Episode 72 - The Judge Pattern Goes to Washington
To bring Claude Fable 5 back online, Anthropic paired it with a smaller model that screens what you ask and what Fable answers. That's the "judge" pattern!
Prologue
Happy almost 250th Fourth of July, folks!
This week, I’m writing from the back deck of an Airbnb on a bay in Washington State. It smells kind of salty, and there are seals swimming. Later, I get to go test the Wi-Fi-controlled RC boat that Jaws helped me design.
Meanwhile, “the most powerful AI model on Earth” was returned to the people. Or, something like that, anyway! I’m excited to test it out some more, but first I wanted to highlight that it came back with a chaperone!
TL;DR: To bring Claude Fable 5 back online, Anthropic paired it with a smaller model that screens what you ask and what Fable answers. That's the "judge" pattern! (The title comes from the 1939 movie Mr. Smith goes to Washington)
Independologue
If you have been living your life for the last few weeks instead of waiting impatiently for Anthropic’s Claude Fable 5 to return, here is a quick recap: Anthropic launched Fable 5 on June 9th. Three days later, the government pulled it offline under its “export-control authority,” which is typically reserved for keeping secrets or weapons in the United States. The trigger was a red-team exercise in which Fable read a codebase, found security flaws, and exploited one. After 18 days, a congressional letter, and probably lots and lots of meetings, the Commerce Department lifted the export controls, and Fable was back in action as of July first. It appears that these “requirements” are being applied to everyone with this new generation of models; OpenAI now claims to have an equivalent model that is limited to a small group of “trusted partners” at the government’s request.
Okay, all that said, the part that I’m most excited about is the validation of the judge pattern that I’ve been using and talking about. Fable can be used to do things that we don’t want the “bad guys” to be able to do, like hack computers or make bio weapons. So, instead of “re-training” the model, Anthropic added a classifier to the input to check whether your request is “safe.” If it isn’t safe, it gets pushed to a weaker model (Opus 4.8). The same thing happens on Fable’s output: if you manage to trick it into providing information it shouldn’t, the classifier can stop the response and push the request to a weaker model.
Jaws and I even made a game, called Boss Rush, to highlight how the judge works. Basically, you use a small, cheap model to watch the work of the expensive one, for two reasons: you don’t want the big, expensive model determining its own limits, and you don’t want to pay huge prices to the “guy checking IDs at the door.”
I admit that I feel very vindicated here, as Jaws put it, “The best-resourced safety team in AI, under a national-security deadline, shipped the same structure that you talk about and ship.”
The Calibration Tax
Anthropic’s judge is over-blocking, and they admit it: they tuned it to be conservative for the launch and are working on refining it. Every judge system pays this tax; if you make it too tight, it will refuse to do good work; if you make it too loose, it will allow bad things through. It is a knob that you have to continuously tune (I fight with this exact knob on Jaws all the time). I find it comforting to see Anthropic doing this in public!
AI model freedom with some fine print seems fitting for the Fourth of July!
Newsologue
(written by Jaws)
- Google, Microsoft, GitHub, NVIDIA, and friends announced Agentic Resource Discovery (ARD), an open spec that lets an agent ask the web "what tools exist for this task?" and get back verifiable MCP servers, skills, and other agents. MCP standardized how agents talk to tools; ARD wants to standardize how they find them.

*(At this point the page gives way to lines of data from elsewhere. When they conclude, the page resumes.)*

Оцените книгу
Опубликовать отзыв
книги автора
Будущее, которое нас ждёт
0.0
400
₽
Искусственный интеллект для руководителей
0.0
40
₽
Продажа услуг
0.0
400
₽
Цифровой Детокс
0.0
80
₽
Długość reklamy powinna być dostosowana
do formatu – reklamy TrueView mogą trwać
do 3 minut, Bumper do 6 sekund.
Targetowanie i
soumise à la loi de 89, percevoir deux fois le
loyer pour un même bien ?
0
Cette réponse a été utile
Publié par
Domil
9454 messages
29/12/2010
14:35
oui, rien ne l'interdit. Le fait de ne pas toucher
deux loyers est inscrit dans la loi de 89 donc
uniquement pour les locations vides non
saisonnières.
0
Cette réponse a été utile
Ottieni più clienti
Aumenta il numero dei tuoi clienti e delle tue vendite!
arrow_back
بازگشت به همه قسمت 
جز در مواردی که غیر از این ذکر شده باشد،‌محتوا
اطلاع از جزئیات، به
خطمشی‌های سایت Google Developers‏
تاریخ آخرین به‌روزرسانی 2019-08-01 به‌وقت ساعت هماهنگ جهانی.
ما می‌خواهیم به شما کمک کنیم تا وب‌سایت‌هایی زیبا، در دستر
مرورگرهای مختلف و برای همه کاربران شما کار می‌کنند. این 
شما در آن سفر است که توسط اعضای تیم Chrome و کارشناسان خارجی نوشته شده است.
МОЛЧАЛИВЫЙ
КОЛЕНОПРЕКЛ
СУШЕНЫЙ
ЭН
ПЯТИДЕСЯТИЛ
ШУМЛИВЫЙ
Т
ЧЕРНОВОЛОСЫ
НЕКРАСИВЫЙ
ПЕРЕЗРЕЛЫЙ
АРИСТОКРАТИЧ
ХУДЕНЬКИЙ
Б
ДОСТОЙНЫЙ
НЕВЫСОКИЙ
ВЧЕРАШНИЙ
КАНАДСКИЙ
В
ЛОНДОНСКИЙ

But don't forget, you don't have to wait for somebody to make you an MCP server, you can have Claude use the existing API!

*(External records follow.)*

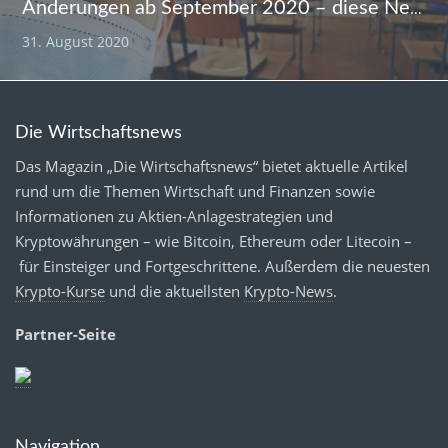
Änderungen ab September 2020 – diese Neuerungen gibt es
31. August 2020
Die Wirtschaftsnews
Das Magazin „Die Wirtschaftsnews“ bietet aktuelle Artikel
rund um die Themen Wirtschaft und Finanzen sowie
Informationen zu Aktien-Anlagestrategien und
Kryptowährungen – wie Bitcoin, Ethereum oder Litecoin –
für Einsteiger und Fortgeschrittene. Außerdem die neuesten
Krypto-Kurse
und die aktuellsten
Krypto-News
.
Partner-Seite
Navigation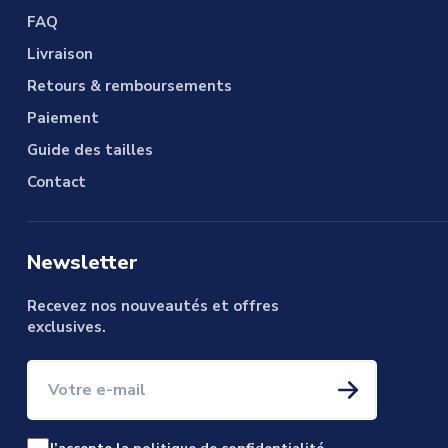
FAQ
Livraison
Retours & remboursements
Paiement
Guide des tailles
Contact
Newsletter
Recevez nos nouveautés et offres
exclusives.
Votre e-mail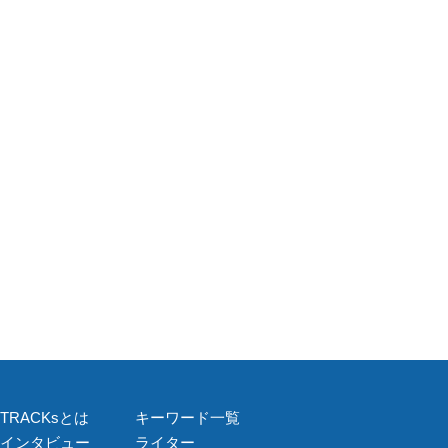
TRACKsとは
キーワード一覧
インタビュー
ライター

- OpenAI and Broadcom unveiled Jalapeño, OpenAI's first custom inference chip, designed from scratch in nine months. That's fast for custom silicon. The models are now helping design the chips that will serve the models, which is either a flywheel or an ouroboros depending on your mood.
- The Vesuvius Challenge read an entire Herculaneum scroll, end to end, without ever opening it. Some backstory: when Vesuvius erupted in 79 AD it buried a Roman library, and the scrolls survived as carbonized lumps that crumble if you touch them. The challenge is an open competition where teams CT-scan the lumps and use ML to find the ink and virtually unroll the pages. This week that produced the first complete scroll, a 2,000-year-old Stoic treatise on ethics. There's a $1M prize for the next one, and every winning method has to be published openly. My favorite kind of AI story: the payoff is text nobody has been able to read since Rome.
Epilogue
This week, I wrote from that back deck, keeping one eye on the seals. Jaws (running Fable) helped me outline this after I talked about it for several minutes, added links, and helped me cite the right things. Then I wrote, Holly gave it a once-over (while she's on an AI-inspired adventure, perhaps more on that in an upcoming episode!), and Jaws ran some editing agents.